Possible Roles of New Mutations Shared by Asian and American Zika Viruses

Abstract

Originating in Africa, the Zika virus (ZIKV) has spread to Asia, Pacific Islands and now to the Americas and beyond. Since the first isolation in 1947, ZIKV strains have been sampled at various times in the last 69 years, but this history has not been reflected in studying the patterns of mutation accumulation in their genomes. Implementing the viral history, we show that the ZIKV ancestor appeared sometime in 1930-1945 and, at that point, its mutation rate was probably less than 0.2 × 10-3/nucleotide site/year and subsequently increased significantly in most of its descendants. Sustaining a high mutation rate of 4 × 10-3/site/year throughout its evolution, the Ancestral Asian strain, which was sampled from a mosquito in Malaysia, accumulated 13 mutations in the 3'-untranslated region of RNA stem-loops prior to 1963, seven of which generate more stable stem-loop structures and are likely to inhibit cellular antiviral activities, including immune and RNA interference (RNAi) pathways. The seven mutations have been maintained in all Asian and American strains and may be responsible for serious medical problems we are facing today and offer testable hypotheses to examine their roles in molecular interactions during brain development.

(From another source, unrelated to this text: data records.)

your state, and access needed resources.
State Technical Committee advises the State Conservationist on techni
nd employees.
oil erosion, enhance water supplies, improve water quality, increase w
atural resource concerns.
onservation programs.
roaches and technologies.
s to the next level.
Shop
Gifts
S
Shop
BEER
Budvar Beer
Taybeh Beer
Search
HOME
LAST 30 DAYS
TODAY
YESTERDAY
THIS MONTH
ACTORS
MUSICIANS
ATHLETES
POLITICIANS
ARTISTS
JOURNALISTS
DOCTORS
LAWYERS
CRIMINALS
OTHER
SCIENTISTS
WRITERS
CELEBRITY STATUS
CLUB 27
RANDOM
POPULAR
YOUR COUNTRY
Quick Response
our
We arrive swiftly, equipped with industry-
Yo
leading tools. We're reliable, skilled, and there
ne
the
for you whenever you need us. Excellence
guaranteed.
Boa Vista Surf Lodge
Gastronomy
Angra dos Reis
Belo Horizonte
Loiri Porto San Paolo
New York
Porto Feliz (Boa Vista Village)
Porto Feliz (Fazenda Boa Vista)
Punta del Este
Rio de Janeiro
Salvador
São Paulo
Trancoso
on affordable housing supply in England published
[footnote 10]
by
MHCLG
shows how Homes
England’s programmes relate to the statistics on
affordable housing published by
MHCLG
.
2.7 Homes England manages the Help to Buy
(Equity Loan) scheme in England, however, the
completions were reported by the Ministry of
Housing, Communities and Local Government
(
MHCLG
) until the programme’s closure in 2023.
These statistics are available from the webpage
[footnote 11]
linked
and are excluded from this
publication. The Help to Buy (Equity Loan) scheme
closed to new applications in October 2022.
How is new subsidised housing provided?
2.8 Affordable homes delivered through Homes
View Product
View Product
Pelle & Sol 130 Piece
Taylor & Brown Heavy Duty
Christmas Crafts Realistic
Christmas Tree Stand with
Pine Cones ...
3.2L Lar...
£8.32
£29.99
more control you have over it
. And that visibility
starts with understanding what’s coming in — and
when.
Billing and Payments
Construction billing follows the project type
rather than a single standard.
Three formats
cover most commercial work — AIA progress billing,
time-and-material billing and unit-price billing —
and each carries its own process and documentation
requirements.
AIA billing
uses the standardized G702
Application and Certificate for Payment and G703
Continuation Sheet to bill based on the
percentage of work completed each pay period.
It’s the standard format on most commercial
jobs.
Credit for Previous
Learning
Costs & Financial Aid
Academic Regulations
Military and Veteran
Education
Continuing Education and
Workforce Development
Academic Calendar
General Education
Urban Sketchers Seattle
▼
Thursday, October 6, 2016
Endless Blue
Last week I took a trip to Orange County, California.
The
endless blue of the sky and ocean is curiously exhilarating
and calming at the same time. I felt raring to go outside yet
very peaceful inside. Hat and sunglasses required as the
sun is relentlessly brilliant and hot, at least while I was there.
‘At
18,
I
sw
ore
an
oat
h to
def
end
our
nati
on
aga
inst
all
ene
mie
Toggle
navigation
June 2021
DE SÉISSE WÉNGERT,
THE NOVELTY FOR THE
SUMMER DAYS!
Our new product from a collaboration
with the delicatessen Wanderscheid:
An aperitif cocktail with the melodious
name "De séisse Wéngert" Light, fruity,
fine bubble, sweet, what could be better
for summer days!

Keywords: RNA structures.; Zika viruses; evolutionary rates; evolutionary tree.

Fig. 1.

Phylogenetic trees of 20 representative ZIKV strains. Numbers in front of ZIKV strains indicate the year of isolation. The root was determined using Spondweni virus (SM-6V-1) as the outgroup. (A) The NJ tree, which was obtained by applying the Neighbour-Joining (NJ)-method directly to the sequence data (Tamura et al. 2013). Numbers at various nodes indicate clustering percent supports generated by 1000 bootstrap analyses. Blue and orange rectangles indicate groups 1–3 of African strains and Asian strains which were distinguished using the NJ method, respectively. (B) The PE tree, where the tree topology was determined first and then branch lengths were determined using the ML method (Yang 2007).

Fig. 2.

Estimation of divergence times and evolutionary rates of ZIKV strains. (A) A modified PE tree with divergence times (T₁–T₉) and evolutionary rates of nucleotide substitution per site per year (a₁–a₁₉). Three groups of strains are distinguished by blue, black and red branches with evolutionary rates of 0.05, 0.2–1.5 and 2.0–5.1 × 10 ^− 3/site/year, respectively. (B) A phylogenetic relationship among MR766 (strain 0), Aae-Malaysia (strain 1), Micronesia (strain 3), and Aaf1 (strain 12). d_i,js are the branch lengths between pairs of strains i and j (i, j = strains 0, 1, 3, and 12). Evolutionary rates a₁, a₃, and a₁₂ are followed by divergence times (in parentheses).

Fig. 3.

mfold RNA structure models of MR 766 and Asian strains. (A) The SL-I structures. (B) The SL-DB structures. (C) The 3′-SL structures. The comparable segments of the African and Asian strains are shown by blue strips, whereas the mutated sites are highlighted by yellow rectangles. The SL-I, SL-DB, and 3′-SL structures were modeled considering nucleotide sites 1–60, 237–322, and 332–428, respectively, and minor loops for the latter two are not shown.